Highsmith saß zurückgelehnt, in einem weichen, mit weißem Stoff bezogenen Sessel. Ein Terrakottafußboden, wenige Möbel, manche davon von Highsmith selbst gezimmert. Eine Blockflöte, ein schwarzer Füllfederhalter.
Über den Stufen, die in den oberen Teil des Hauses führten, das von einer ihrer zahlreichen Geliebten gemalte Porträt der 23-jährigen Highsmith. Auf der schmalen Bank vor dem Kamin, unter der Fernbedienung des Fernsehers, lag die Videokassette mit Hitchcocks „Strangers on a Train“, der Verfilmung ihres 1950 erschienenen ersten Romans.
Sie sagte: „Ich glaube, das Schreiben fällt mir heute nicht mehr so leicht wie früher. Leider wird das Leben komplizierter, wenn man älter wird. Es ist herrlich, jung zu sein und ein einfaches Leben zu haben, ohne von allzu viel unbedingt Notwendigem gestört zu werden.“
Highsmith war nachsichtig und wohlwollend, aber ihre Antworten waren wortkarg und ausweichend. Sie hielt zurück, was ihre Notiz- und Tagebücher auf unbefangene Weise enthüllen. Darin begegnet einem ein in seiner ganzen Widersprüchlichkeit und inneren Zerrissenheit sichtbarer Mensch.

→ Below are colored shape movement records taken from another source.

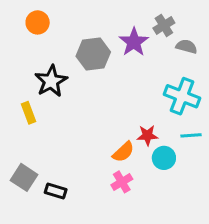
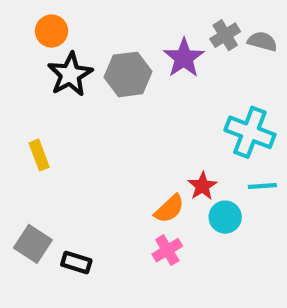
gray semicircle: (187, 47) -> (262, 41), moved
black star: (51, 81) -> (70, 74), moved
red star: (147, 135) -> (202, 186), turned -30

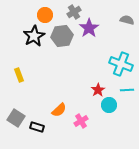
orange circle: (52, 31) -> (45, 15), moved
gray cross: (225, 35) -> (74, 12), moved
orange semicircle: (169, 209) -> (59, 110), moved

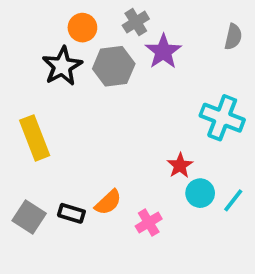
gray semicircle: (127, 20) -> (233, 37), turned 88
yellow rectangle: (19, 75) -> (35, 138), size x1.6
cyan line: (127, 90) -> (233, 200), moved, turned -48
black rectangle: (37, 127) -> (71, 213), moved

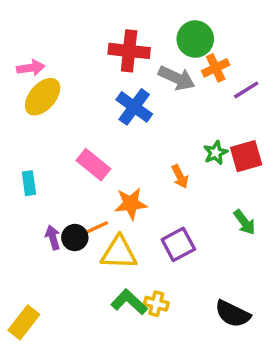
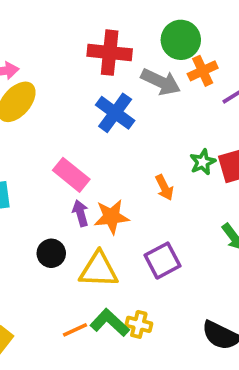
orange line: (97, 227) -> (75, 330), moved
purple arrow: (53, 238) -> (80, 213), moved

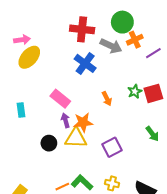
orange arrow: (164, 188) -> (107, 99), moved
yellow triangle: (99, 270) -> (76, 138), moved
yellow cross: (139, 324) -> (112, 183), moved

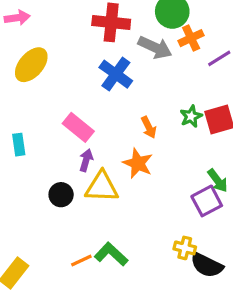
pink arrow: (22, 40) -> (17, 18), moved
purple arrow: (65, 120) -> (86, 160), turned 32
orange star: (83, 122) -> (138, 163), moved, turned 30
purple square: (112, 147) -> (207, 201), moved
yellow cross: (112, 183) -> (185, 248), moved

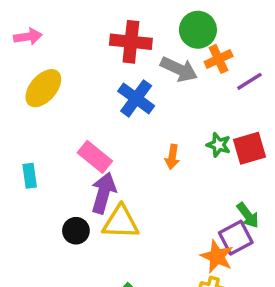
green star: (191, 116) -> (219, 145), turned -30
orange arrow: (149, 127) -> (172, 157), turned 35
purple arrow: (86, 160) -> (103, 193), size x1.6
orange star: (138, 163) -> (217, 257), moved

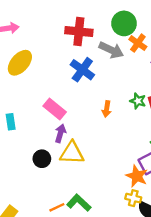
orange cross: (219, 59) -> (138, 43), turned -30
purple arrow: (103, 193) -> (60, 133), size x0.7

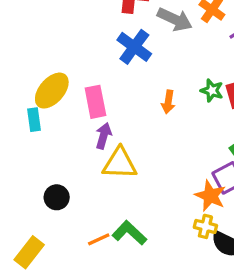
yellow ellipse: (20, 63) -> (52, 91), moved
pink rectangle: (55, 109) -> (95, 102), turned 40
black circle: (42, 159) -> (57, 197), moved

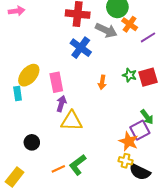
green L-shape: (129, 233) -> (78, 165), turned -80

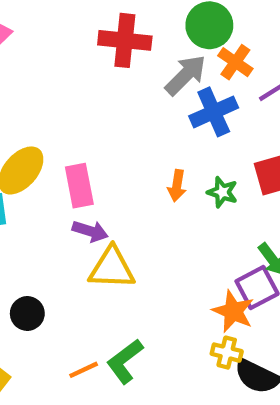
gray arrow: (106, 30) -> (186, 75), turned -70
blue cross: (81, 48) -> (214, 112), moved, turned 30
green star: (130, 75) -> (222, 192), moved
purple arrow: (61, 104) -> (90, 231), turned 91

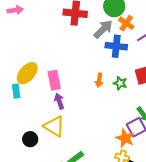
blue cross: (214, 112) -> (116, 46), turned 30
purple arrow: (90, 231) -> (59, 101), turned -126
yellow triangle: (112, 268) -> (54, 126), moved, turned 30

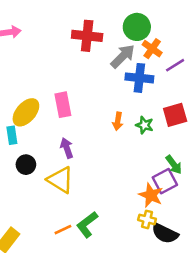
pink rectangle: (54, 80) -> (63, 105), moved
black circle: (30, 139) -> (26, 165), moved

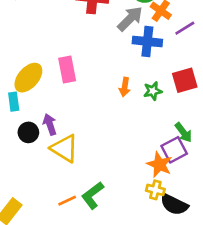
green star: (144, 125) -> (153, 91), turned -30
purple arrow: (67, 148) -> (50, 124), moved

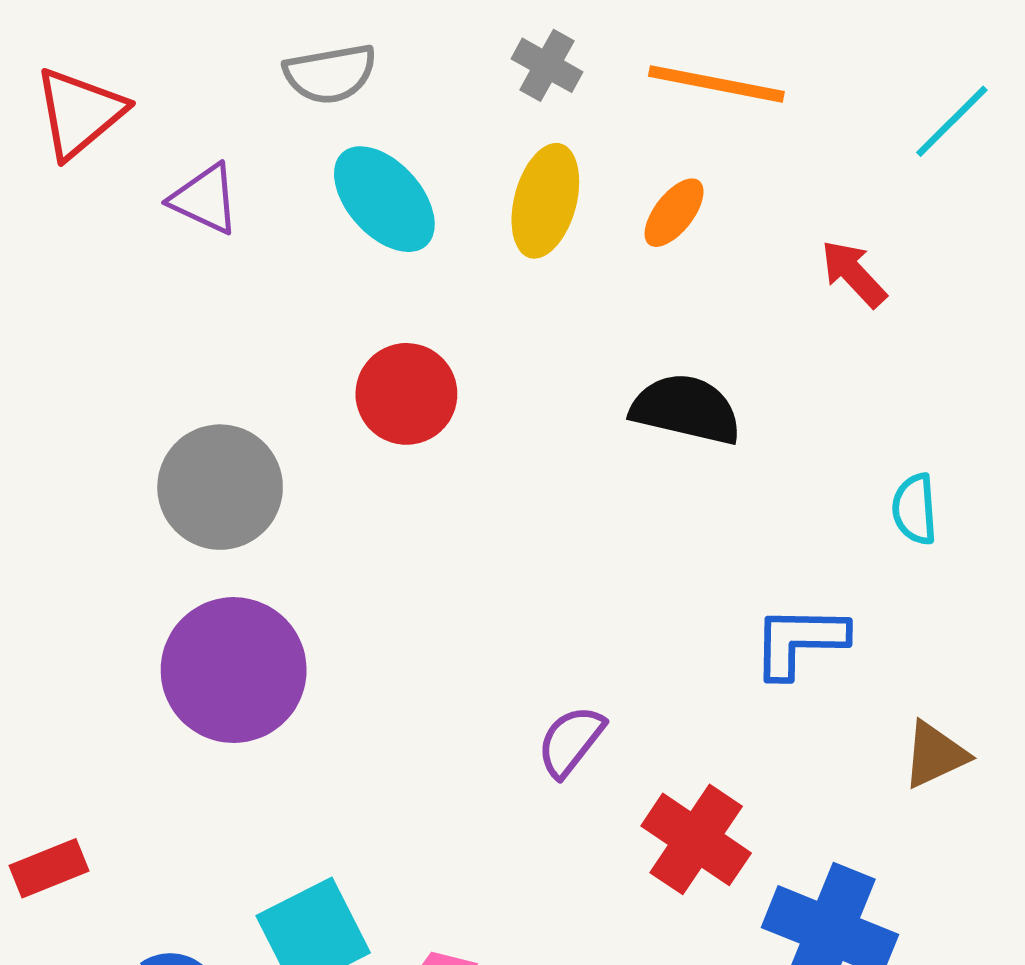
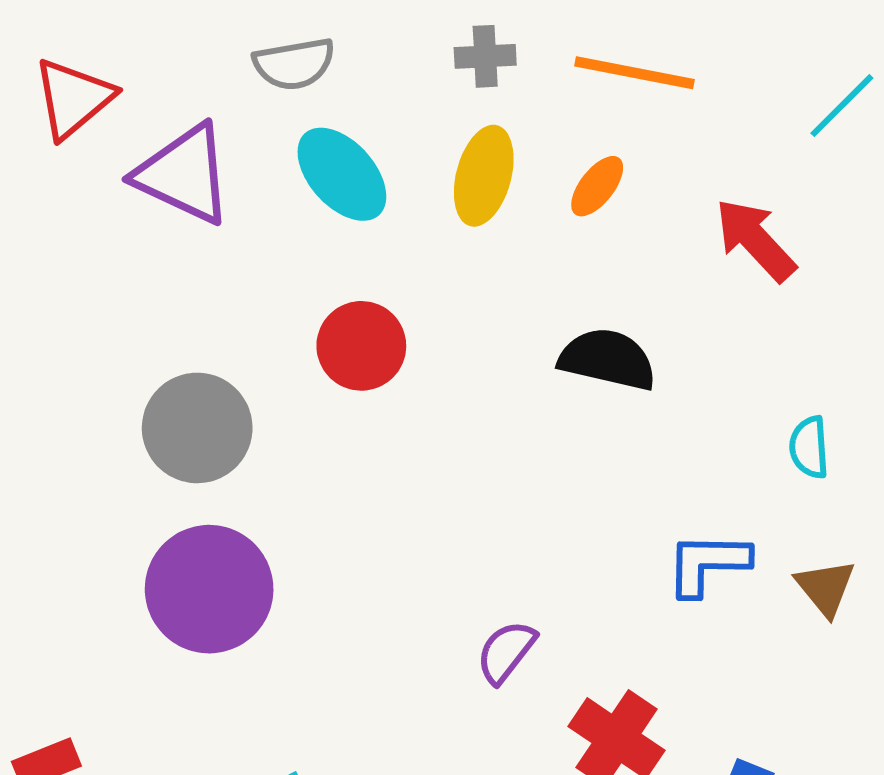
gray cross: (547, 65) -> (485, 56), turned -32
purple triangle: (205, 199) -> (184, 174), size x1.6
red arrow: (854, 274) -> (755, 240), size x1.4
brown triangle: (935, 755) -> (825, 588), moved, turned -44

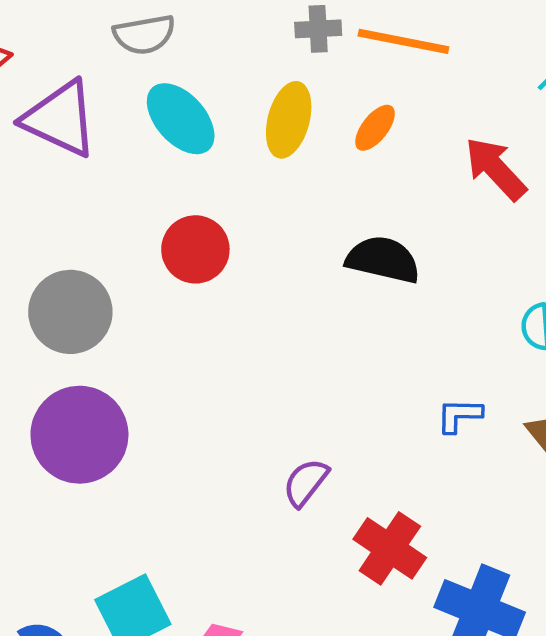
gray cross: (485, 56) -> (318, 29), moved
blue L-shape: (708, 564) -> (459, 415), size x0.7

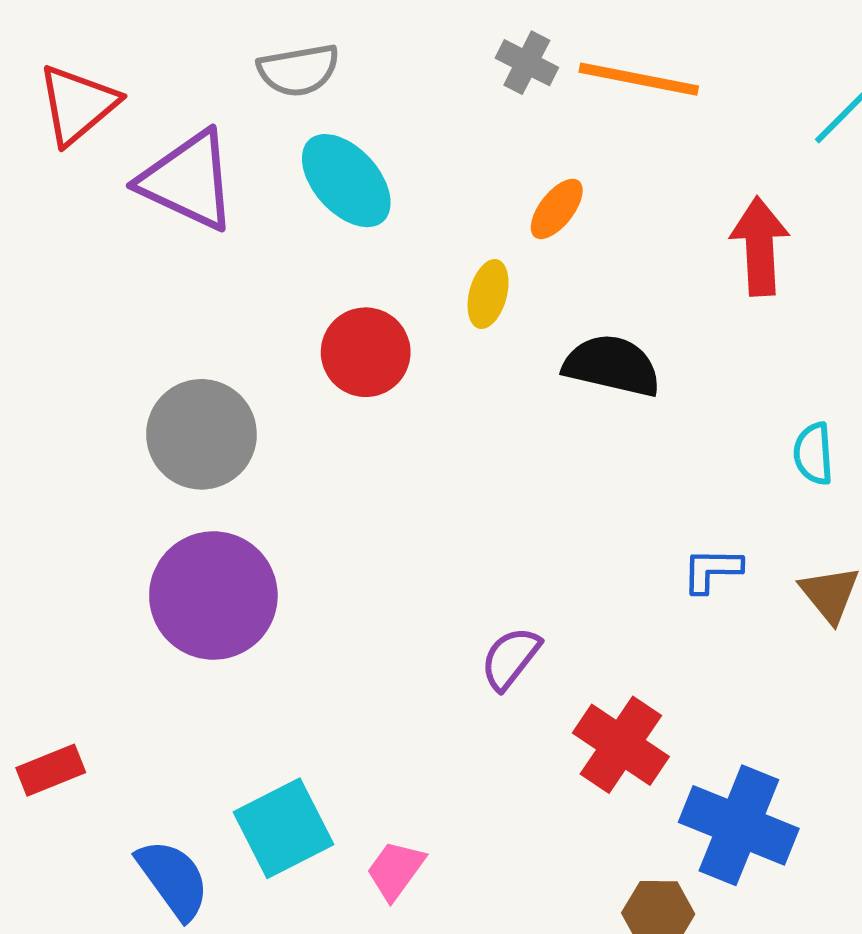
gray cross: (318, 29) -> (527, 63), turned 30
yellow ellipse: (289, 120) -> (488, 294), moved, size x0.7
orange ellipse: (375, 128) -> (557, 209), moved
red arrow: (496, 169) -> (760, 246), turned 40

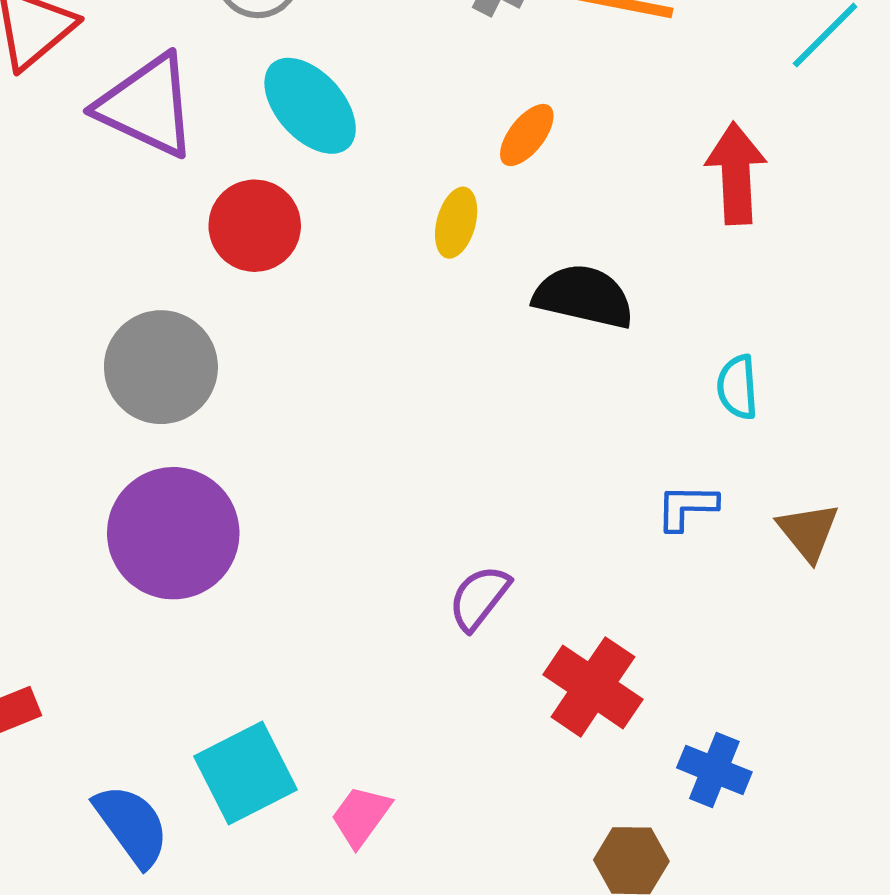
red circle: (366, 352) -> (255, 226), moved
cyan semicircle: (813, 454) -> (737, 387), moved
blue cross: (739, 825) -> (714, 770), size x0.6

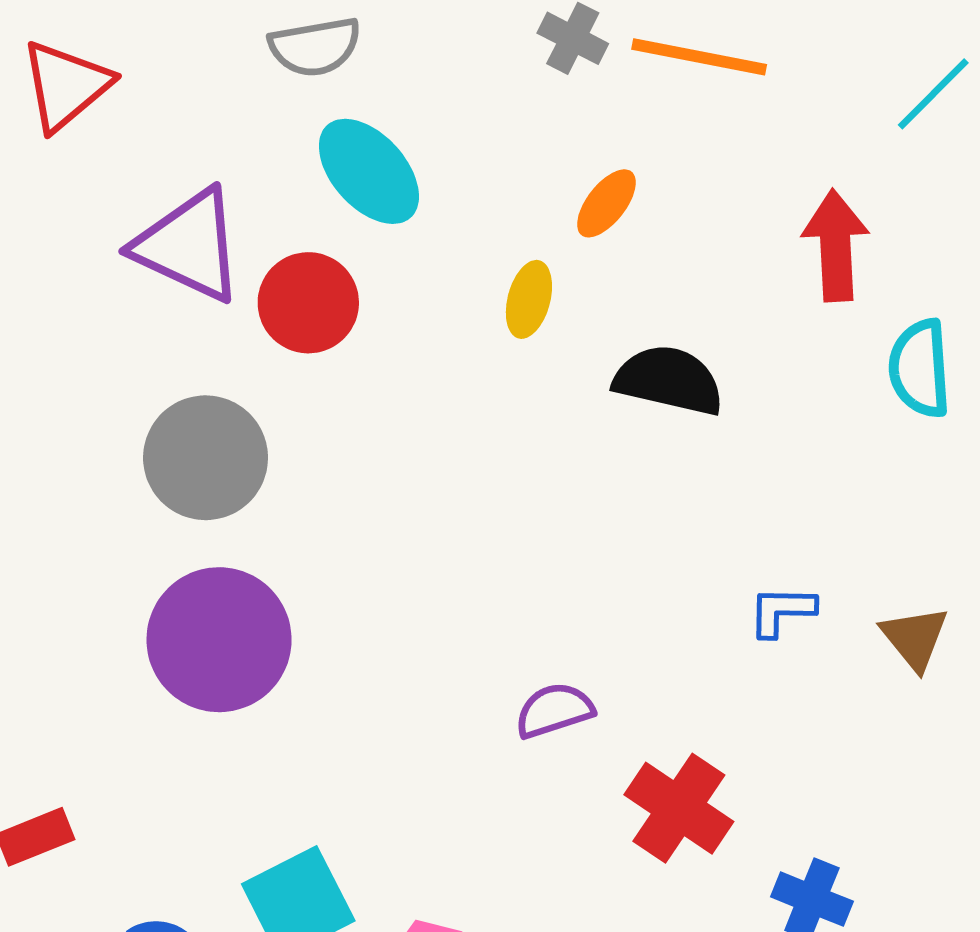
purple triangle: (147, 106) -> (189, 245), moved
cyan semicircle: (737, 387) -> (920, 368), moved, size x1.4
purple semicircle: (479, 598) -> (554, 710), turned 34

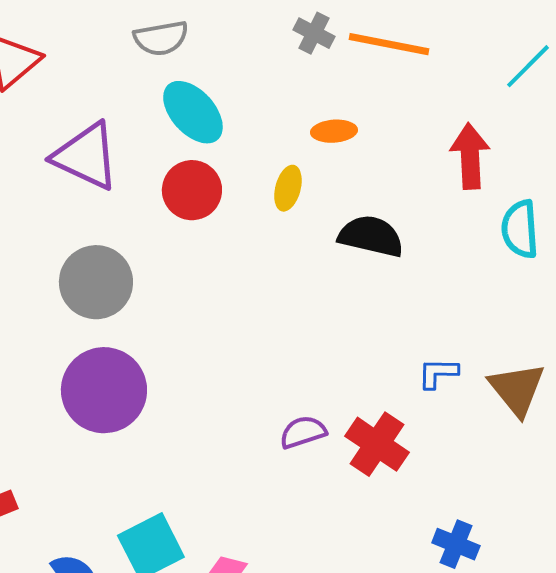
orange ellipse: (606, 203) -> (334, 131), turned 48
red circle: (308, 303) -> (192, 190), moved
brown triangle: (915, 638) -> (517, 389), size x1.4
red cross: (679, 808) -> (377, 444), moved

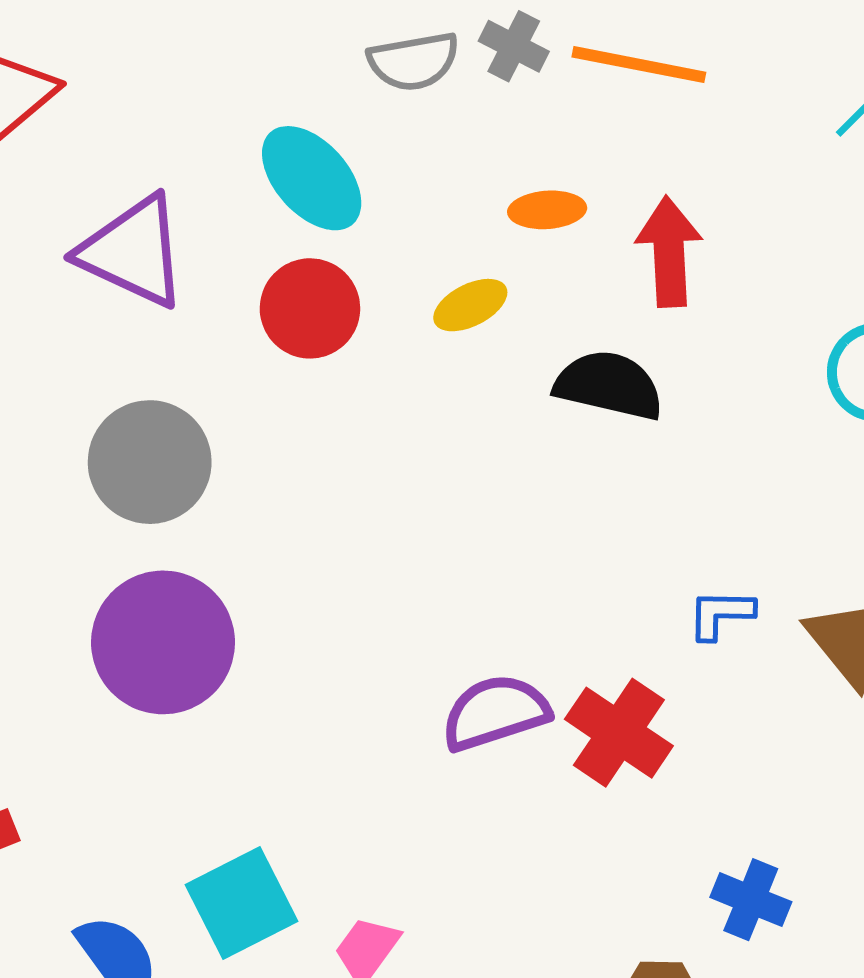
gray semicircle: (161, 38) -> (414, 61), moved
red arrow: (470, 156) -> (669, 252), moved
yellow ellipse: (288, 188) -> (470, 305), turned 48
purple semicircle: (303, 432) -> (495, 713), size x1.4

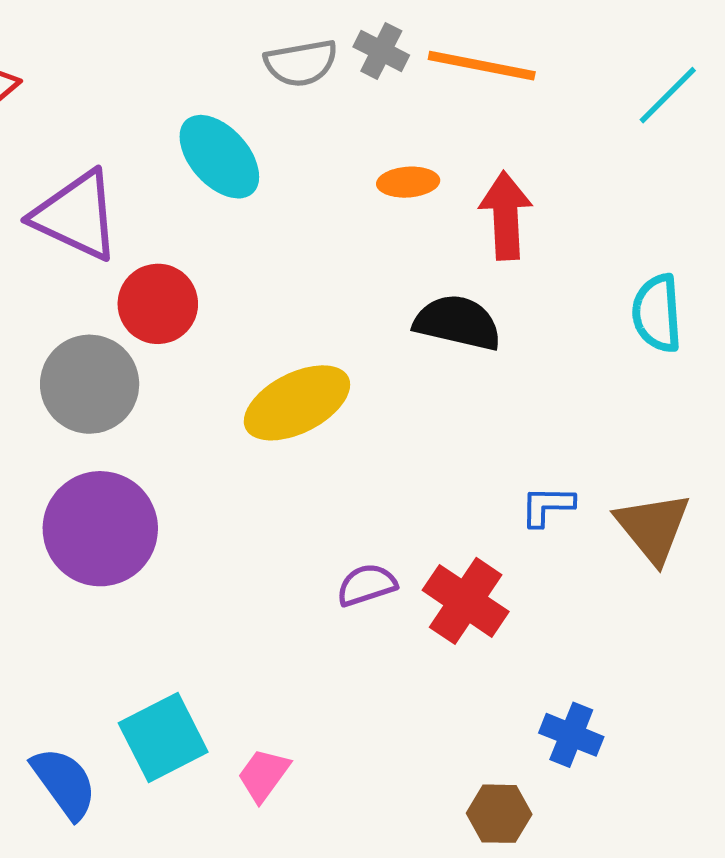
yellow ellipse: (470, 305) -> (297, 403), moved, size x1.8
red circle: (310, 308) -> (158, 304), moved
purple semicircle: (495, 713) -> (367, 585), size x0.7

Chaotischer Konflikt unversöhnlicher Zustände

Joan Schenkar erzählt: „Sie pflegte zu sagen, dass ihr Blut 'sich schlafen gelegt' habe. Vermutlich konnte nur Patricia Highsmith, deren Leben vollkommen von der Metaphorik ihrer Obsessionen beherrscht wurde, an zwei rivalisierenden Krankheiten sterben. Durch die Behandlung der einen Krankheit verschlimmerte sich die andere. Highsmith starb also, wie sie gelebt hatte – in jenem chaotischen Konflikt unversöhnlicher, miteinander nie in Einklang zu bringender Zustände, aus dem ihr unvergleichliches Werk hervorgegangen ist.“
Im Tagebuch hatte Highsmith bereits am 28. Januar 1959 notiert:

Mein Leben ist absolut aussichtslos. Da hilft es auch nichts, genug zu schlafen, sich an eine Zeiteinteilung zu halten, täglich eine 'befriedigende' Menge Arbeit zu schaffen und sich abends dazu zu gratulieren. Mein Leben ist aussichtslos. Es hängt an einem seidenen Faden.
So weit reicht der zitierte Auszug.